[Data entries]
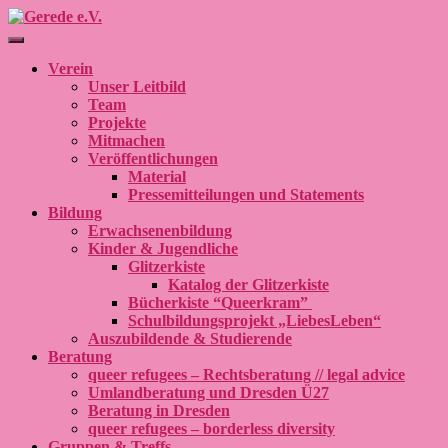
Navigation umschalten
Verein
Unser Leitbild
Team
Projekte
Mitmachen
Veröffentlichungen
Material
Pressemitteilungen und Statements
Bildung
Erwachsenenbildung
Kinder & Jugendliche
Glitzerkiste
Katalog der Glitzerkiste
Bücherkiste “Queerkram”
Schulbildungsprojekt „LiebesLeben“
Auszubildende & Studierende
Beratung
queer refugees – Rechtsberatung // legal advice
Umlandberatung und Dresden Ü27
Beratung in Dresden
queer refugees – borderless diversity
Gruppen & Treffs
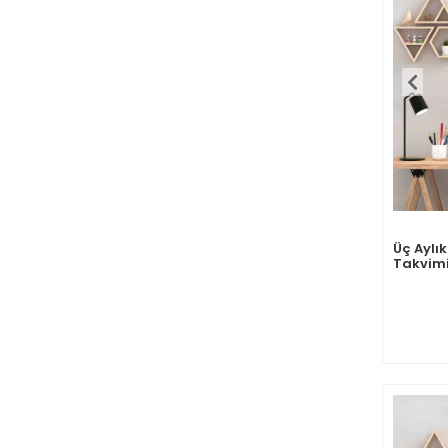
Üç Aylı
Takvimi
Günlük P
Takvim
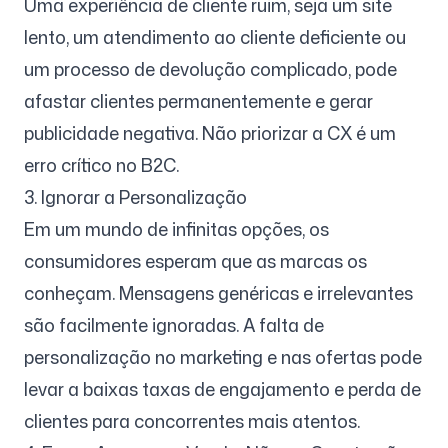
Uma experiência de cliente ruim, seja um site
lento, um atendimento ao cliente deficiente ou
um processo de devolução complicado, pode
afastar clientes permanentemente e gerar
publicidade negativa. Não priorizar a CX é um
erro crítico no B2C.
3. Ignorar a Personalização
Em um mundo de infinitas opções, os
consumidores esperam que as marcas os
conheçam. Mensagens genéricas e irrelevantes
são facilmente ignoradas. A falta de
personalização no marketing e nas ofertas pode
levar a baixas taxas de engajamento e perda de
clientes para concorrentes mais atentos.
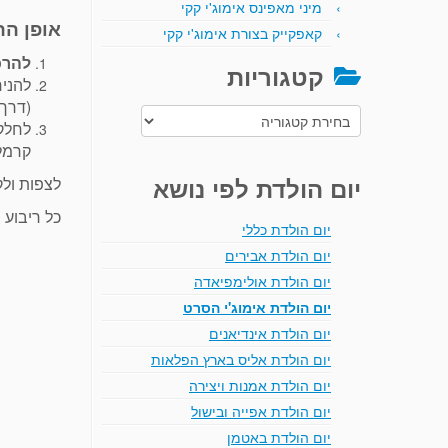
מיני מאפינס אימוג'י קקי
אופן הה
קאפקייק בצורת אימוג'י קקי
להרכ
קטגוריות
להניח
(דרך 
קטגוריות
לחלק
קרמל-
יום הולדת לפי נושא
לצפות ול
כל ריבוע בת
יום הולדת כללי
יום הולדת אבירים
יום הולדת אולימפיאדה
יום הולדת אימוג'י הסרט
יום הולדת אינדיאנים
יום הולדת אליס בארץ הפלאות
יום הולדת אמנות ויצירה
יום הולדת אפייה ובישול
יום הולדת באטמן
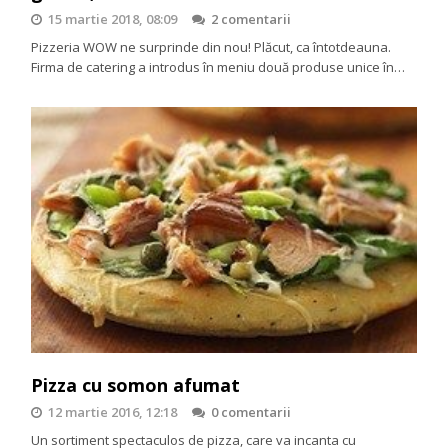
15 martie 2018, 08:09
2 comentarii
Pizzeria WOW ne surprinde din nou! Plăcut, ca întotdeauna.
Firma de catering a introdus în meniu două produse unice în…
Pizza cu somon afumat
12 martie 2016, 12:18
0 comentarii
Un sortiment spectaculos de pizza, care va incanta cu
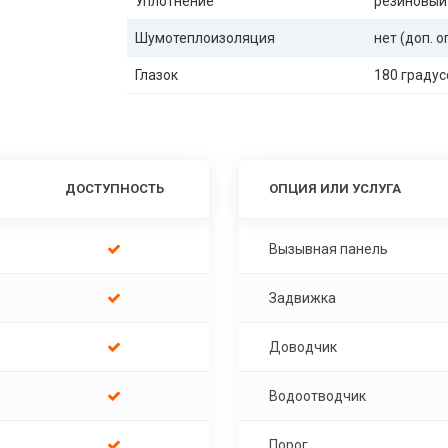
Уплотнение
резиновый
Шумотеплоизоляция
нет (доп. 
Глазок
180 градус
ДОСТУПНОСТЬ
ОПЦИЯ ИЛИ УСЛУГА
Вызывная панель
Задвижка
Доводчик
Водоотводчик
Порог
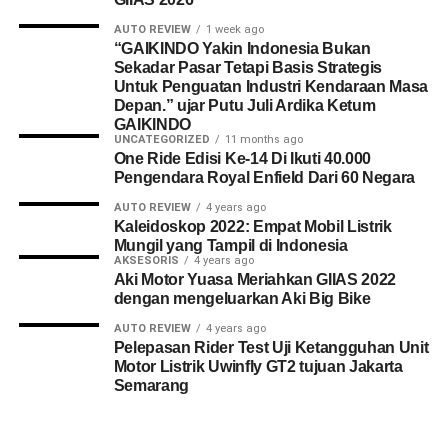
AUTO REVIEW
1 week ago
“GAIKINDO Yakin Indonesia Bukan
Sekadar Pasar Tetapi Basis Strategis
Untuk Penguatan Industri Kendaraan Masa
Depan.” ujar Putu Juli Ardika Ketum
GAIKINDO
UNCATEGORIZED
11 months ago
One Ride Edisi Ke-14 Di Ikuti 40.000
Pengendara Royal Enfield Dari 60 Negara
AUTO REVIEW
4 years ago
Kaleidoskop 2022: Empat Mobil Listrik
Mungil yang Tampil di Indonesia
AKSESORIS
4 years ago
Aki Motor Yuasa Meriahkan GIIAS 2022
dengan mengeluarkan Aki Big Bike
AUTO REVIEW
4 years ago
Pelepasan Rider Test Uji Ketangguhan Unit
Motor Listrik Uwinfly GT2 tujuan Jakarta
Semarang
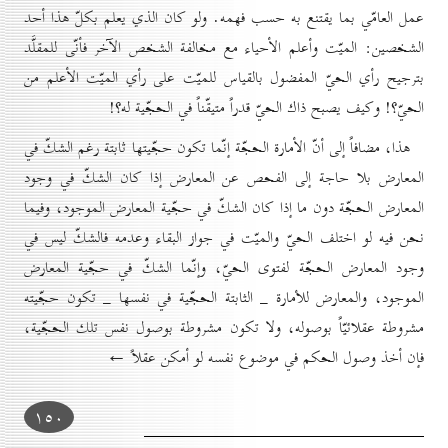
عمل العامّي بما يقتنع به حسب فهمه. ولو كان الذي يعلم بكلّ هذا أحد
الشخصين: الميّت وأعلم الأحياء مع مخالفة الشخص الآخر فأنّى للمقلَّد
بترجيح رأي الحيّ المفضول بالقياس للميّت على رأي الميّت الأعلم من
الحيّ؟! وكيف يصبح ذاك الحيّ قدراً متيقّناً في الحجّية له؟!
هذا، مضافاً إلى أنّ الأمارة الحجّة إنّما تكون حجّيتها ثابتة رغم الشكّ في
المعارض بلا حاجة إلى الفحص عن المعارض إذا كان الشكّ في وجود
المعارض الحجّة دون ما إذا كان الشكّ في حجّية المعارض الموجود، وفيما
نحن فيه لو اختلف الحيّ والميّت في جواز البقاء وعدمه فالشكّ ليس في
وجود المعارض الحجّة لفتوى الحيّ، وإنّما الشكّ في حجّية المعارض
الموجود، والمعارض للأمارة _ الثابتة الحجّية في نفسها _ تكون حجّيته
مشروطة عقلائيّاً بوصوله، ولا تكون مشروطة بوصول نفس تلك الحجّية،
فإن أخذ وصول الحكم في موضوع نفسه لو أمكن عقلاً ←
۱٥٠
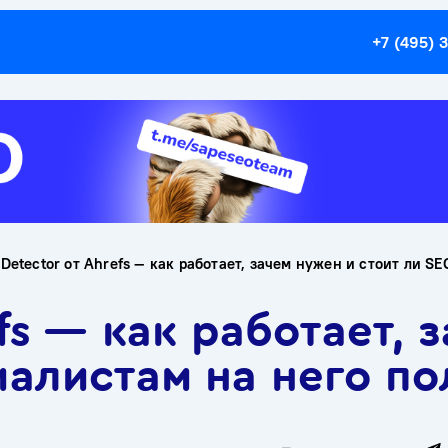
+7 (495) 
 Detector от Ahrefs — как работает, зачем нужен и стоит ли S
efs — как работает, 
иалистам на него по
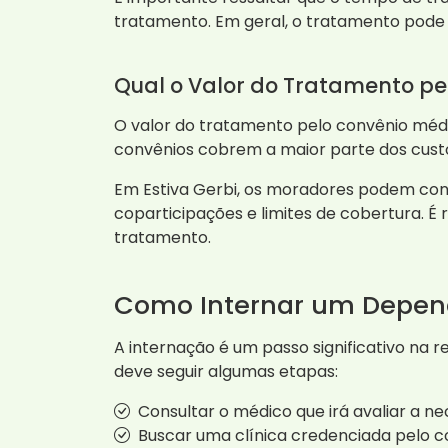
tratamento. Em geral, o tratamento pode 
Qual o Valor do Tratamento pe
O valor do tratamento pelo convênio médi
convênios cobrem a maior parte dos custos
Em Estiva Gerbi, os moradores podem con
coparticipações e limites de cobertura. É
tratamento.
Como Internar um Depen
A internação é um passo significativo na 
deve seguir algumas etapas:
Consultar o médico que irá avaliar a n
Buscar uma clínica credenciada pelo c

> [ASSIGNMENT] Provide only the count of lines within the entries above that include the string "Indonesia".

> [ANSWER SECTION] 2